Restorative practices replace conventional discipline
September 4, 2019

Cape school board members voted unanimously Aug. 22 to merge separate student codes of conduct into one document that reflects the district’s commitment to the restorative practices approach to discipline.

Superintendent Bob Fulton said the revised code is a more proactive way to deal with student behavior in a positive way.

“We’re going to work with students and families to improve behavior, and consequences we give them will not just be consequences of suspensions and detentions,” he said. “It’s going to be rebuilding relationships so different choices are made in future incidents. That’s what the goal of this is.”

The restorative practices guide replaces a disciplinary matrix of infractions and escalating consequences with a structured process that focuses on repairing harm done to people and relationships, and accountability rather than punishing offenders.
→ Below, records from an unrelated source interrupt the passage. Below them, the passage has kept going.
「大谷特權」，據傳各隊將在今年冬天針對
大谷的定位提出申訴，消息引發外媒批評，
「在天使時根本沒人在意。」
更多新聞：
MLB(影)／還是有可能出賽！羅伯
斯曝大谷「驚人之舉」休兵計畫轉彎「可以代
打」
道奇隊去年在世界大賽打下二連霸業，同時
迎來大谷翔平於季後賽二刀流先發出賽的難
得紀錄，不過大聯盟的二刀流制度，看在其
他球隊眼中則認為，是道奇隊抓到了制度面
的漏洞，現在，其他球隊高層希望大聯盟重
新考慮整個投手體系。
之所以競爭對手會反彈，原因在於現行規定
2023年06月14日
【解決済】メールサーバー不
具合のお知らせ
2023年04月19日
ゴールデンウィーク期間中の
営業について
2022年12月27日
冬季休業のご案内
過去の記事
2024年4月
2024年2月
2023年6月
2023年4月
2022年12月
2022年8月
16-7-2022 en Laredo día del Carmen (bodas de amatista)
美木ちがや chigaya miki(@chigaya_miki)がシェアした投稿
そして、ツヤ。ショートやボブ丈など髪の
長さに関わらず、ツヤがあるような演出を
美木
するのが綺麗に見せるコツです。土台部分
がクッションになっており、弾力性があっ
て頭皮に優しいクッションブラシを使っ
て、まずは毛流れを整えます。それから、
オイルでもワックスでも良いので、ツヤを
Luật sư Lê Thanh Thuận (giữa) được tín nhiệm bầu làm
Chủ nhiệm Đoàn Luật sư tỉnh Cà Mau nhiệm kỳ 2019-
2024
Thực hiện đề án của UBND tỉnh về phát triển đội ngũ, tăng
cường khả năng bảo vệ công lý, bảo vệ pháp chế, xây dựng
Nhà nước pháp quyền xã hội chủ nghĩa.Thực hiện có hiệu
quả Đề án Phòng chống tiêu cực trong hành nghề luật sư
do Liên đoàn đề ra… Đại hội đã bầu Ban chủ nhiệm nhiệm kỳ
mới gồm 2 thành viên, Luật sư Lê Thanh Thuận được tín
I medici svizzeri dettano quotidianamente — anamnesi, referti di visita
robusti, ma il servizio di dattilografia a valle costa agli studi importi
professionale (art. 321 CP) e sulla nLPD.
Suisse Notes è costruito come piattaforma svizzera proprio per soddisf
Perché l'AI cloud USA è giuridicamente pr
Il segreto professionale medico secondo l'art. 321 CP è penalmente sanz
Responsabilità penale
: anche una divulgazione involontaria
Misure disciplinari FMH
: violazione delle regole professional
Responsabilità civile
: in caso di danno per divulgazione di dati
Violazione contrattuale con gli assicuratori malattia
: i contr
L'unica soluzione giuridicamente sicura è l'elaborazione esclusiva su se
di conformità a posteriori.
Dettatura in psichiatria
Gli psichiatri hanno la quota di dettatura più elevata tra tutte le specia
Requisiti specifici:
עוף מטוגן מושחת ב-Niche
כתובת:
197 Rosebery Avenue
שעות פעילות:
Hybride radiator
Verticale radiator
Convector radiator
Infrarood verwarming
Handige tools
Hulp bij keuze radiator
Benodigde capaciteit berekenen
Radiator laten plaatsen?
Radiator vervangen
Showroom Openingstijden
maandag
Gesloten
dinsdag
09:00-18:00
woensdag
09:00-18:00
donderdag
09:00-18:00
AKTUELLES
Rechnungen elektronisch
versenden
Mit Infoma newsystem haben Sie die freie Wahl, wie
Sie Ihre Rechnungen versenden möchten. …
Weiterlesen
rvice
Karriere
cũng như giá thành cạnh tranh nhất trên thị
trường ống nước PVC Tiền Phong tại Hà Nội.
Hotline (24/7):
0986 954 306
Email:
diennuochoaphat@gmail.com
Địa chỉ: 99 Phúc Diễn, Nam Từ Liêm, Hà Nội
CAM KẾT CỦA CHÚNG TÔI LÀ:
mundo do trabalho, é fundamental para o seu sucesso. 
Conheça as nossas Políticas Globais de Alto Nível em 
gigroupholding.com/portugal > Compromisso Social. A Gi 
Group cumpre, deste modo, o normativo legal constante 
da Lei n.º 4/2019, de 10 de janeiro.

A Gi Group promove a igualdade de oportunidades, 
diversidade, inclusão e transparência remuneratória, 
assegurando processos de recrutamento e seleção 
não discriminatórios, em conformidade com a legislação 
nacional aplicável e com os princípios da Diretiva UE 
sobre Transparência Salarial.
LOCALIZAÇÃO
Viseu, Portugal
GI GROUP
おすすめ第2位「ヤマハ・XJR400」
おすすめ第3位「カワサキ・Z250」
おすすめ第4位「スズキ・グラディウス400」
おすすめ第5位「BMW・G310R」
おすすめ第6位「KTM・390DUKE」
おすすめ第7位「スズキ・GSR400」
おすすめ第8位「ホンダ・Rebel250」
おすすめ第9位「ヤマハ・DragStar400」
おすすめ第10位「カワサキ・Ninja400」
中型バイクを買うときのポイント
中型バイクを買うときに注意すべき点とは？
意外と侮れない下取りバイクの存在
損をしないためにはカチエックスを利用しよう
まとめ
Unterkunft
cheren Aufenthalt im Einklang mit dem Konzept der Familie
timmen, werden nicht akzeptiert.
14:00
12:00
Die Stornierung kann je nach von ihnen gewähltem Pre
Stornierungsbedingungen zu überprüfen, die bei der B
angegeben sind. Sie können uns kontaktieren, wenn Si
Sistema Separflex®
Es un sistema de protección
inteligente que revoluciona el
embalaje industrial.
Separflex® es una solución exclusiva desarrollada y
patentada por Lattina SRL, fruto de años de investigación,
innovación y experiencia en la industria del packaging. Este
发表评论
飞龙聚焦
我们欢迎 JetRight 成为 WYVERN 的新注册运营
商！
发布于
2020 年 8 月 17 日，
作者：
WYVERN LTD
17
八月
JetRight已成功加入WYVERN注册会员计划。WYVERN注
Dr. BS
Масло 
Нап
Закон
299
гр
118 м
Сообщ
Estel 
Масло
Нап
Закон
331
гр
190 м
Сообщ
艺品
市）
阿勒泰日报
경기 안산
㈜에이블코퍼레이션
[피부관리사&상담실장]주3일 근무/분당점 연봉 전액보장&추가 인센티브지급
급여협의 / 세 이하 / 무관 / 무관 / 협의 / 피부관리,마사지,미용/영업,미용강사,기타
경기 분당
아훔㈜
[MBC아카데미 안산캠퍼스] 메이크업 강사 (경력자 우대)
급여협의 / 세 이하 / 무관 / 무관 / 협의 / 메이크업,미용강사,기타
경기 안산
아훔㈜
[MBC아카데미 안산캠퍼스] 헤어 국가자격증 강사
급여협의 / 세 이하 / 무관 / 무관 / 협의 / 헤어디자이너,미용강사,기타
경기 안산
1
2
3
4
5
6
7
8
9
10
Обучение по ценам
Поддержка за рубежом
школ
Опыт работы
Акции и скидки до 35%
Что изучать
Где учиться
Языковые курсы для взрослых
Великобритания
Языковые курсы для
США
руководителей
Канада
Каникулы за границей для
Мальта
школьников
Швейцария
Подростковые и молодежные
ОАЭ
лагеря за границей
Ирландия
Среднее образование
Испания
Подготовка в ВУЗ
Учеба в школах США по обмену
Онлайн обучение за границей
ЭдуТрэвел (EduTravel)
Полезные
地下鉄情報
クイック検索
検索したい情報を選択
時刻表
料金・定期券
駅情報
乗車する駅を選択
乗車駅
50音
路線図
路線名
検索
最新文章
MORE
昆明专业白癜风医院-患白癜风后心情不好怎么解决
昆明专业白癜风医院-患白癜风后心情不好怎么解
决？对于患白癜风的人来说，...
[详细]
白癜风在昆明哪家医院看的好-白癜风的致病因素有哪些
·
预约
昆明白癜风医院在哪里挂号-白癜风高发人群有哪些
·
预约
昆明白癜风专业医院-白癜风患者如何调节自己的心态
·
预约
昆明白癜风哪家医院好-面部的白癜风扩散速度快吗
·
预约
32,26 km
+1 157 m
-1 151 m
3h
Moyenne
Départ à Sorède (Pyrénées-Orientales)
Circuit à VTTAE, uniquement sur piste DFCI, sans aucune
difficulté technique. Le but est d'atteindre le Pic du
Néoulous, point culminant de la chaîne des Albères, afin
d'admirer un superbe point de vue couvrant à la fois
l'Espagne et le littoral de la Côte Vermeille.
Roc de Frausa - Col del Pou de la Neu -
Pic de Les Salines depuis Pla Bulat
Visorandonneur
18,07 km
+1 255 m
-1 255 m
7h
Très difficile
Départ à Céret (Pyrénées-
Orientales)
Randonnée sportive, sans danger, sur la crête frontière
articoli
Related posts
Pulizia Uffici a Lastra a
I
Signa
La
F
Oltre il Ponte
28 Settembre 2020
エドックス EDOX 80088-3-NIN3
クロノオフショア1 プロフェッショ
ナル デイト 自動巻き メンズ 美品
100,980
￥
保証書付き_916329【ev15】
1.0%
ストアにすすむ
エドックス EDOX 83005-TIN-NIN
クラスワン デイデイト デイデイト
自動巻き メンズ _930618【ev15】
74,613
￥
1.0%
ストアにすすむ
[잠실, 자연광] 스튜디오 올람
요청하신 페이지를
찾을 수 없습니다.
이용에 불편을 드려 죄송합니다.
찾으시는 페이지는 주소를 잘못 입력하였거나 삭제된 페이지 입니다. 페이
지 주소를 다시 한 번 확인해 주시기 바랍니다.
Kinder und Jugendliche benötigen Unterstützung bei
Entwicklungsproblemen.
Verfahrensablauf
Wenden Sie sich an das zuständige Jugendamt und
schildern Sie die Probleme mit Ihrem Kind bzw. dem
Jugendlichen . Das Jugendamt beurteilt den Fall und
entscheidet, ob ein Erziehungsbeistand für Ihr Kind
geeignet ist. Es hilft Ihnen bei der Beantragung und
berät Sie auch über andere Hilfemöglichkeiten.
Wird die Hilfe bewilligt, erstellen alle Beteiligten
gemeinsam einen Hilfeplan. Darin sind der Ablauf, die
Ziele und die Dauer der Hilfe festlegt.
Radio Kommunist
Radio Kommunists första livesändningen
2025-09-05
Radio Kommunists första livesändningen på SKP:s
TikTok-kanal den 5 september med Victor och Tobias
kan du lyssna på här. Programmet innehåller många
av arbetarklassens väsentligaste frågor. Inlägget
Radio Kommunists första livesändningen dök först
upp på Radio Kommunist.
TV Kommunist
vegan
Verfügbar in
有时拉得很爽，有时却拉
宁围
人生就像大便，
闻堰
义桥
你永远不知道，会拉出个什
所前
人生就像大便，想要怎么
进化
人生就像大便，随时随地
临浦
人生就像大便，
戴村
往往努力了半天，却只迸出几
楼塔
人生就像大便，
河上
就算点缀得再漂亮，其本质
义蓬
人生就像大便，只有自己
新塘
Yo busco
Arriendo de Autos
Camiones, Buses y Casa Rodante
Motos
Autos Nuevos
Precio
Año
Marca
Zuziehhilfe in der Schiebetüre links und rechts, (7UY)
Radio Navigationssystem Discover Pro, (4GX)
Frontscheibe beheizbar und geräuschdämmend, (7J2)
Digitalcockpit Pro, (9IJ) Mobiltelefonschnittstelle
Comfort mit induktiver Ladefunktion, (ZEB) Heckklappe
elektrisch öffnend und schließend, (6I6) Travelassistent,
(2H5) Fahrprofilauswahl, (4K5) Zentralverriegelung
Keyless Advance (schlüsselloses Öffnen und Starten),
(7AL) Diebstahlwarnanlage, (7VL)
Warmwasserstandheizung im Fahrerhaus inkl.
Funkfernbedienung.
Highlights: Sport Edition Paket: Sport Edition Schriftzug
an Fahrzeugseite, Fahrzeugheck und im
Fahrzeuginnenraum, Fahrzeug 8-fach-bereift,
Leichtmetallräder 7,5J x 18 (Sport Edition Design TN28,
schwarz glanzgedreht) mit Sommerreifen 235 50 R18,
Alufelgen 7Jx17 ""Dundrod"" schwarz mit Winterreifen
The code also merges the elementary code with the middle and high school code.

The process includes developing a respect agreement for each class, resolving issues in class, conferencing, and circles that teach acceptable and appropriate behavior by using consequences that align with the offense. 

Infractions are categorized into steps that guide teachers on strategies and interventions, and when administration needs to be involved.

Students are able to admit their infraction and seek ways to correct their behavior, either individually with a teacher or with other students, until a mutually agreed-upon resolution is reached. Consequences can include a verbal or written apology, community service or parent contact.

More serious infractions, such as unsafe driving or use of tobacco, carry consequences of in-school or out-of-school suspension. Severe infractions such as assault or terroristic threatening also require police notification.

Shields Elementary Assistant Principal Jennifer Leach said restorative practices make the disciplinary process more consistent.

“We’ve been doing restorative practices, but now it comes together nicely,” she said.